Tom Alweendo, the former economic planning minister, has replaced Kandjoze at mines and energy, former agriculture minister John Mutorwa was appointed as works minister, and the new attorney general is Albert Kawana, who was at the justice ministry. Presidential affairs minister Frans Kapofi has been moved to the home affairs ministry, replacing the dismissed Pendukeni Iivula-Ithana. Trade minister Immanuel Ngatjizeko has taken over from Kapofi.
Besides these changes, Geingob also rewarded former Swapo secretary general Nangolo Mbumba with the vice presidency of the country, replacing Nickey Iyambo, who the President said had resigned yesterday.
Ngatjizeko's previous position as industrialisation minister now belongs to former information minister Tjekero Tweya, while deputy information minister Stanley Simataa has been promoted to information minister.
Civil society organisations who have been pushing for the access to information law have lauded Simataa for having a better understanding of issues than Tweya.

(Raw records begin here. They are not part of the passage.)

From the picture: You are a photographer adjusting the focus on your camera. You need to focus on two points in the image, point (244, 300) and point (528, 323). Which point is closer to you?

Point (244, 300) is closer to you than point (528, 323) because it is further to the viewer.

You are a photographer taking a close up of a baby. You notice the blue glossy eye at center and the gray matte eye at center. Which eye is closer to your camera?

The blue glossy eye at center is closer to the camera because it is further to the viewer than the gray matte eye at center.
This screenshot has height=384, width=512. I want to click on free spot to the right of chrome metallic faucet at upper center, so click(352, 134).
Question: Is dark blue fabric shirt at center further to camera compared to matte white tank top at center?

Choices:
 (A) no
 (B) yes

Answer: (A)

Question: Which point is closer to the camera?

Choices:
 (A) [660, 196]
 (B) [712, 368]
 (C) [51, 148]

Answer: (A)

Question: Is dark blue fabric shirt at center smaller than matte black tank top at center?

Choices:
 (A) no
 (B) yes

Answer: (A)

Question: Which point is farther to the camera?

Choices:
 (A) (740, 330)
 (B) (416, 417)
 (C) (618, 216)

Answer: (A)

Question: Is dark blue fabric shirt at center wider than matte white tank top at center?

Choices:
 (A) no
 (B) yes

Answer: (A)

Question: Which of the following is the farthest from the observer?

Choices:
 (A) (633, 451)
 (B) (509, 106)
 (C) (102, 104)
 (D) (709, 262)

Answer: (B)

Deputy minister of international relations Peya Mushelenga is the new urban development minister, and Erastus Uutoni, who was the deputy home affairs minister, will now be the youth and sports minister.
The President reminded his ministers that those who do not perform will be fired. “The lack of teamwork between ministers, deputy ministers and permanent secretaries will not be tolerated,” he stressed, adding that dysfunctional relationships between officials will compromise service delivery.

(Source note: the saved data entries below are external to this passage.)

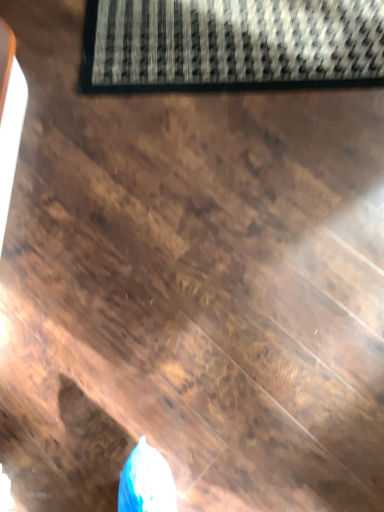 In order to face black textured mat at upper center, should I rotate leftwards or rightwards?

To align with it, rotate right about 6.153°.

What do you see at coordinates (230, 42) in the screenshot? I see `black textured mat at upper center` at bounding box center [230, 42].

You are a GUI agent. You are given a task and a screenshot of the screen. Output one action in this format:
    pyautogui.click(x=<x>, y=<y>)
    Task: Click on the black textured mat at upper center
    This screenshot has height=512, width=384.
    Given the screenshot: What is the action you would take?
    pyautogui.click(x=230, y=42)

Where is `black textured mat at upper center`? The height and width of the screenshot is (512, 384). black textured mat at upper center is located at coordinates (230, 42). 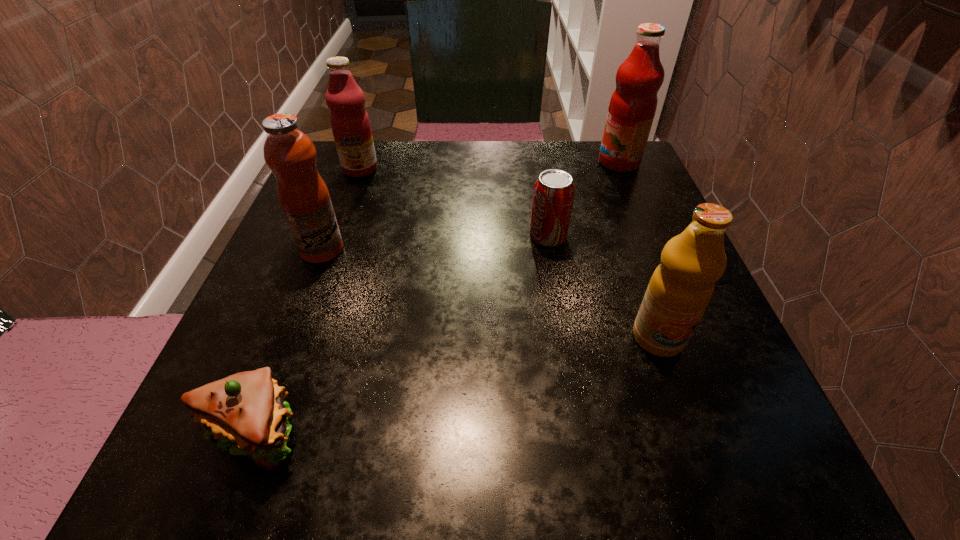 Find the location of a particular element. The width and height of the screenshot is (960, 540). object that is at the far left corner is located at coordinates (350, 123).

Locate an element on the screen. This screenshot has width=960, height=540. object located at the near left corner is located at coordinates (246, 411).

Image resolution: width=960 pixels, height=540 pixels. Identify the location of object that is at the far right corner. (632, 107).

This screenshot has width=960, height=540. In order to click on free region at the far edge in this screenshot , I will do `click(406, 148)`.

Where is `free space at the near edge of the desktop`? free space at the near edge of the desktop is located at coordinates (660, 488).

In the image, there is a desktop. Where is `vacant space at the left edge`? The image size is (960, 540). vacant space at the left edge is located at coordinates (338, 333).

Find the location of a particular element. Image resolution: width=960 pixels, height=540 pixels. vacant space at the right edge is located at coordinates (655, 369).

Identify the location of vacant space at the near right corner of the desktop. The height and width of the screenshot is (540, 960). (786, 468).

You are a GUI agent. You are given a task and a screenshot of the screen. Output one action in this format:
    pyautogui.click(x=<x>, y=<y>)
    Task: Click on the free space between the third object from right to left and the third farthest fruit juice
    The height and width of the screenshot is (540, 960).
    Given the screenshot: What is the action you would take?
    (435, 243)

Image resolution: width=960 pixels, height=540 pixels. Find the location of `free space that is in between the nearest fruit juice and the sandwich`. free space that is in between the nearest fruit juice and the sandwich is located at coordinates (456, 385). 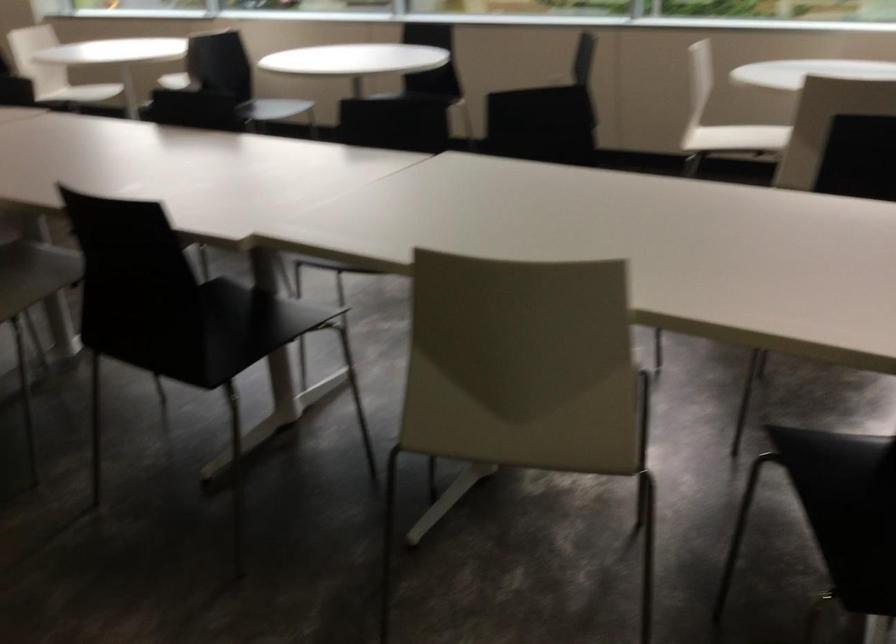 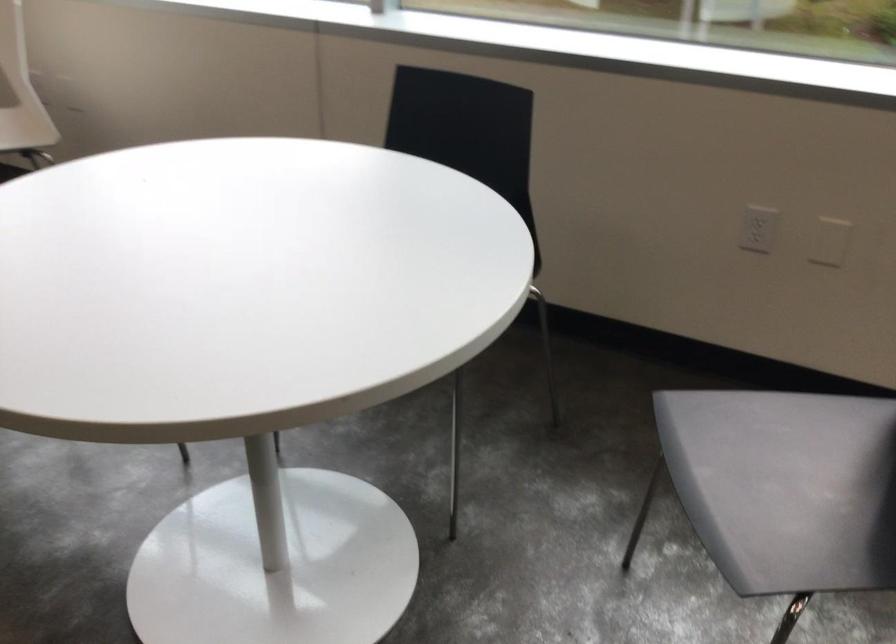 Question: What movement of the cameraman would produce the second image?

Choices:
 (A) Left
 (B) Right
 (C) Forward
 (D) Backward

Answer: (C) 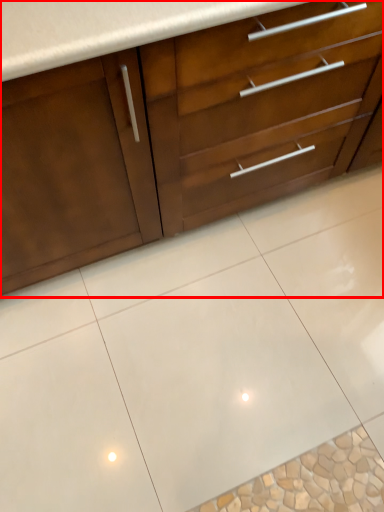 Question: Considering the relative positions of cabinetry (annotated by the red box) and ceramic tile in the image provided, where is cabinetry (annotated by the red box) located with respect to the staircase?

Choices:
 (A) left
 (B) right

Answer: (A)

“Incidents such as the delayed ordering of medication amount to inexcusable, gross negligence. School books not ordered and dispatched on time amount to gross injustice, as such systemic failures deny the Namibian child the constitutionally-ordained right to education,” he said.
Geingob added that perceptions of corruption continue to taint the government. “This has led the public to lose faith and confidence in some of our elected public office-bearers, and in some government ministries and agencies,” he noted. He said ministries are supposed to respond to these allegations within a specific time, as “this will enable me to fully understand the cause for the considerable unhappiness of the public towards the concerned ministries.”
The President said this exercise will not only provide further opportunity for those accused to defend themselves or rebut in cases where the allegations are false, but it would also enable him to take corrective measures where it is needed. The lifestyle audits to assess whether the salaries of public officials match their lifestyles has also started, and will be broadened. “Those found wanting shall be handed over to the relevant law enforcement agencies”, he stated. The Namibian understands that Geingob is aware of speculation that a minister received around N$12 million into his bank account.
In addressing the first Cabinet meeting of the year last week, Geingob said because of inefficiencies, bureaucratic bottlenecks and the slow pace of reform, the country continues to lose its standing on the global competitiveness ranking.
“Our investment climate has been perceived to be not conducive due to a lack of implementation of agreed-upon reforms. This has become an impediment to investment and economic growth,” said Geingob, who advised Prime Minister Saara Kuugongelwa-Amadhila to expedite the implementation of reform measures.
Geingob also ordered the PM to conduct a bureaucratic bottleneck audit, and to decongest Namibia's systems and institutions.